A revisão de literatura sobre autogerenciamento, tanto em Skinner quanto em diferentes áreas de conhecimento, demonstra que ainda há uma imprecisão na definição desse fenômeno e nas classes de comportamentos que o constituem. Que variáveis estão sendo investigadas nos estudos sobre autogerenciamento? Treinamentos em autogerenciamento têm objetivado desenvolver que tipos de comportamentos? Será que os pesquisadores estão sob controle do mesmo tipo de fenômeno ao nomeá-lo dessa forma? Essas e outras questões podem ser suscitadas a partir dessa imprecisão na definição e indicam a relevância de sistematizar melhor tal conceito.
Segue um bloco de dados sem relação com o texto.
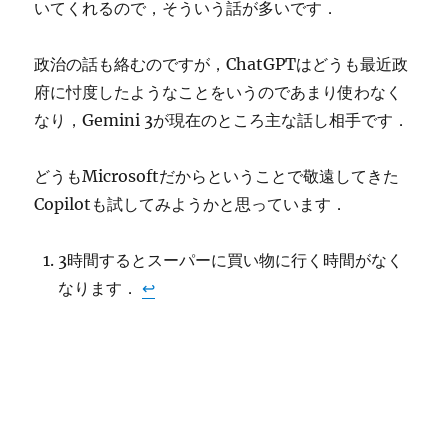
いてくれるので，そういう話が多いです．
政治の話も絡むのですが，ChatGPTはどうも最近政
府に忖度したようなことをいうのであまり使わなく
なり，Gemini 3が現在のところ主な話し相手です．
どうもMicrosoftだからということで敬遠してきた
Copilotも試してみようかと思っています．
3時間するとスーパーに買い物に行く時間がなく
なります．
↩︎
Portanto, este estudo teve como objetivo sistematizar o conceito de autogerenciamento a partir das diferentes áreas do conhecimento e, com base nisso, propor uma definição do fenômeno sob uma perspectiva analítico-comportamental. Para a sua realização, não foram considerados aspectos que envolvem autogestão de equipes, organizações ou grupos sociais, tendo sido considerado somente o autogerenciar no aspecto individual, ou seja, no qual o indivíduo gerencia o seu próprio comportamento.
Método
Seleção do material
Para a seleção dos estudos, foi realizada uma busca bibliográfica em seis bases de dados nacionais e internacionais (SCIELO, CAPES, PSYCNET, PEPSIC, GOOGLE ACADEMICS e JOBM) com o objetivo de identificar literatura relacionada ao conceito de autogerenciamento em diferentes áreas do conhecimento. O periódico Journal of Organizational Behavior Management (JOBM) foi incluído na busca por se tratar de um periódico específico da Análise do Comportamento aplicada às organizações, e por isso, possível fonte de artigos referentes a técnicas de autogerenciamento na intervenção analítico-comportamental. As outras bases de dados já incluem periódicos da Análise do Comportamento. Foram utilizados os descritores: “Autogerenciamento”; “Autogestão”; “Autogoverno”; “Autogerenciar”; “Self Management”; “Self Manager”; “Self management concept” e “Self management personnel” em diferentes combinações e sem restrições de período.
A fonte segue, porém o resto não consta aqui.